Afiliado al Partido Comunista y miembro del comité ejecutivo
del Frente Popular en Almería, Ángel se enroló en las milicias republicanas
para participar en la Guerra Civil a partir de 1937. A comienzos del 39, la
guerra ya estaba perdida. Las tropas franquistas llegaban desde Málaga a Almería
y no había forma humana de defender la ciudad, por lo que Ángel debió huir.
Junto con su cuñado, el joven partió en coche con destino Alicante, último
bastión republicano. Aunque antes, pasó por su casa a despedirse de su mujer y
sus dos hijos de muy corta edad.
Ángel y Victoria se despidieron en 1939 y jamás se volvieron
a ver
“Mi madre siempre recuerda la cara de Ángel cuando bajó
aquellas escaleras. Tenía la cara blanca, muy blanca. Como de un muerto”,
recuerda Gemma Pradal, sobrina-nieta de Victoria. Ángel intuía que aquella vez,
aquél invierno del 39 sería casi con toda seguridad la última vez que viera a
su esposa e hijos. Ahora debía huir. Camino de Alicante, Ángel y su cuñado
decidieron cambiar de planes y comprar una pequeña barca para marchar al norte
de África. Desde ahí, Ángel, completamente solo, inició el viaje de su vida y
se exilió en Rusia.
Nada más supo la familia de él, hasta que el hermano de
Victoria, Gabriel Pradal, viajó hasta México para formar las Cortes
republicanas en el exilio. Allí conoció una delegación de Rusia que conocía a
Ángel. Había batallado en la II Guerra Mundial y había estado a punto de morir.

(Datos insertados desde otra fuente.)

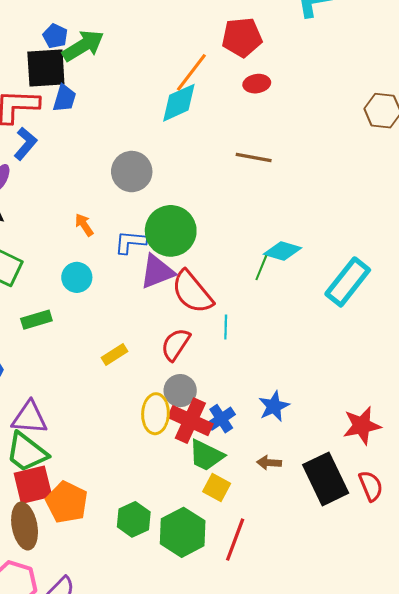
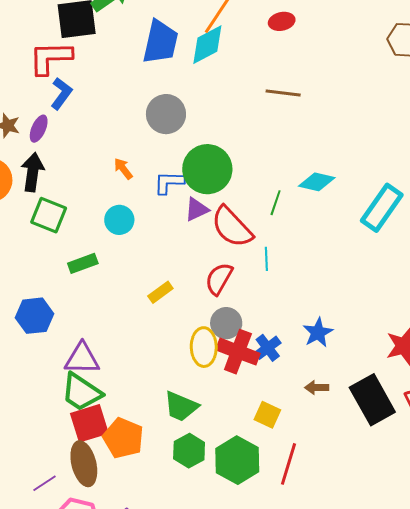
blue trapezoid: (64, 98) -> (160, 42), moved, size x1.6
green line: (261, 268) -> (276, 203), moved
purple triangle: (157, 272) -> (197, 209), size x0.7
green trapezoid: (206, 455) -> (181, 406), moved

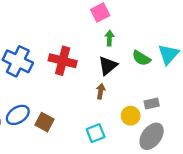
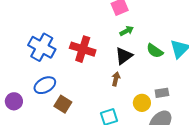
green arrow: (109, 38) -> (127, 31), turned 56
blue ellipse: (18, 115) -> (45, 85), moved

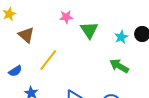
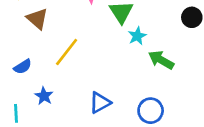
cyan star: (121, 37) -> (137, 36), moved

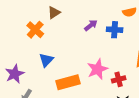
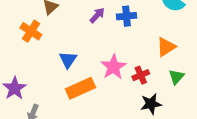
blue triangle: (46, 60) -> (68, 60), moved

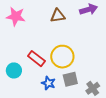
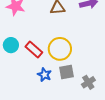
cyan circle: (14, 70) -> (11, 45), moved

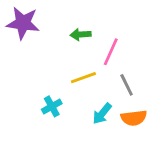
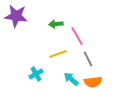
pink line: (111, 52) -> (77, 36), turned -54
cyan arrow: (102, 114) -> (71, 79), turned 91

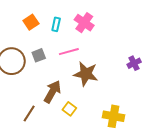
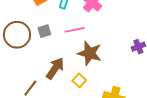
yellow square: (69, 109) -> (79, 80), moved

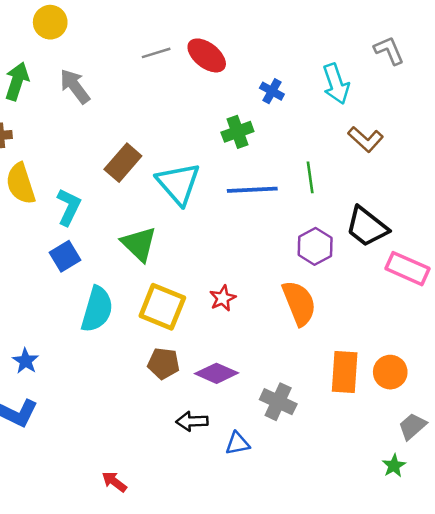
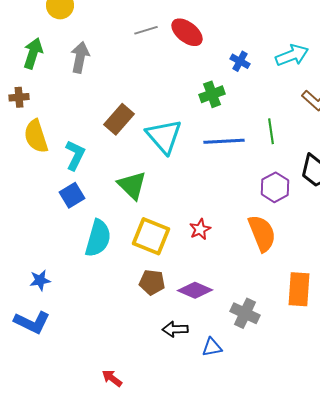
cyan arrow: (336, 84) -> (292, 55), turned -92
gray arrow: (75, 86) -> (80, 57), turned 48
blue star: (26, 361) -> (40, 280), turned 30

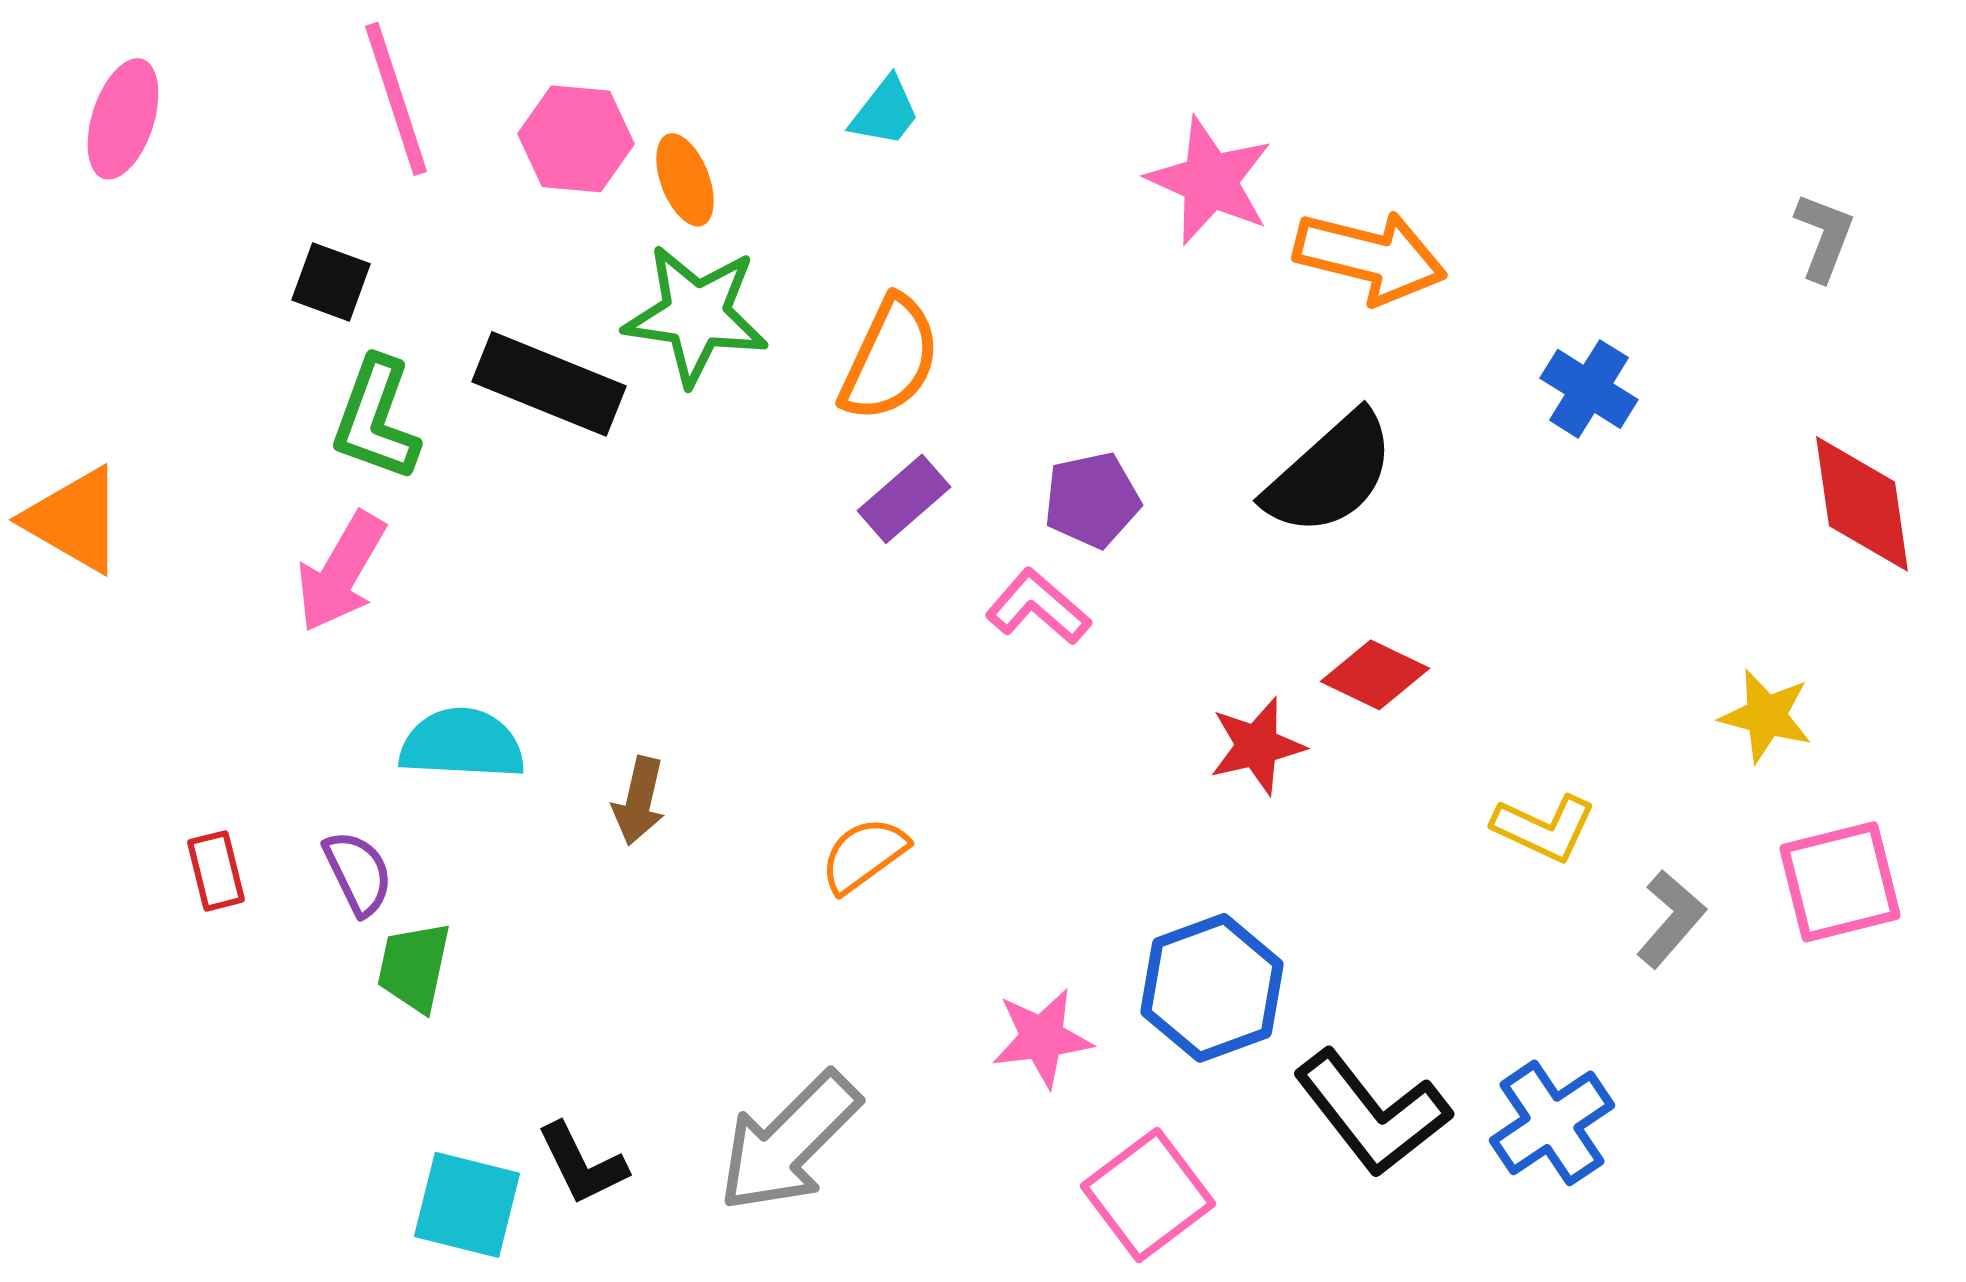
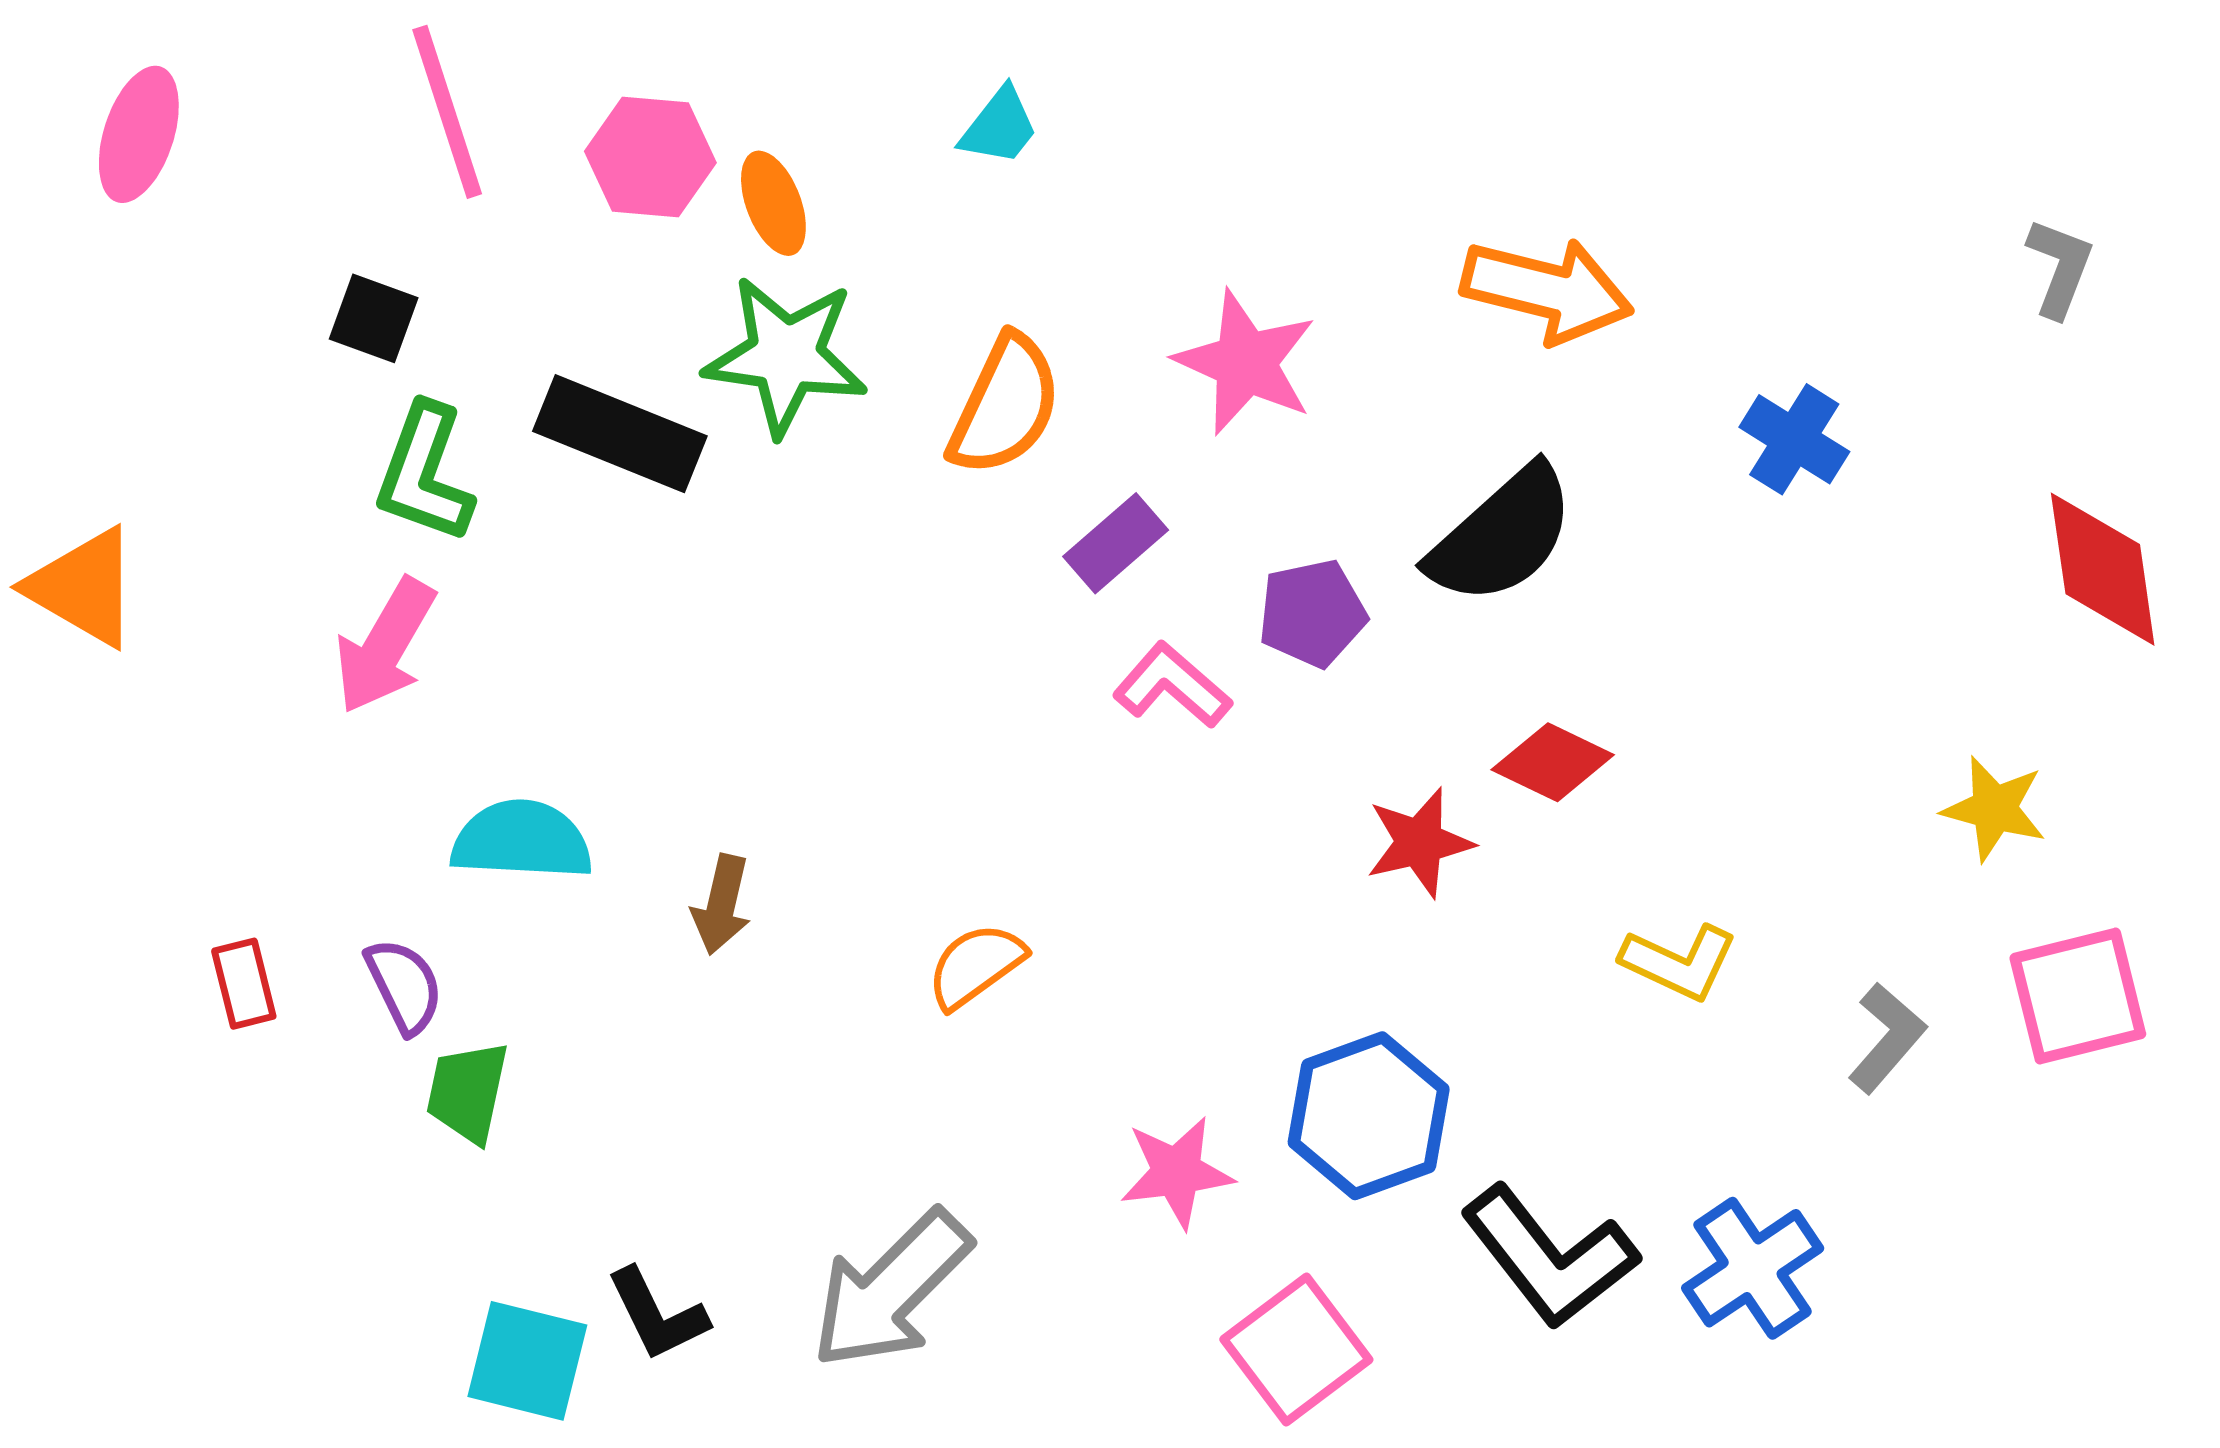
pink star: (1210, 181) -> (1246, 362), moved
purple rectangle: (904, 499) -> (1116, 543), moved
purple pentagon: (1092, 500) -> (1312, 613), moved
yellow L-shape: (1544, 828) -> (1679, 962), moved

De hecho, los médicos lo dieron por muerto. Una enfermera, Nina, lo cuidó en su
tiempo libre desoyendo los consejos de los médicos y consiguió salvarle la
vida.
Recuperado el rastro de su familia, Ángel envió varios
regalos y cartas hasta Almería. “Pasaban por París, después por Madrid y
después Almería. Era muy importante que nadie descubriera la procedencia de los
paquetes que llegaban”, señala Gemma, quien recuerda el regalo más bonito que
envió Ángel desde Rusia. “Un día llegó un paquete especial. Cerraron todas
todas las puertas, ventanas, persianas, todo. Toda la familia unida se reunió
en la última habitación de la casa. Con una luz pequeña Victoria abrió el
paquete. Era un broche de topacios con la forma de un girasol. Desde aquél día
siempre lo llevó puesto. Fueron inseparables”, recuerda Gemma.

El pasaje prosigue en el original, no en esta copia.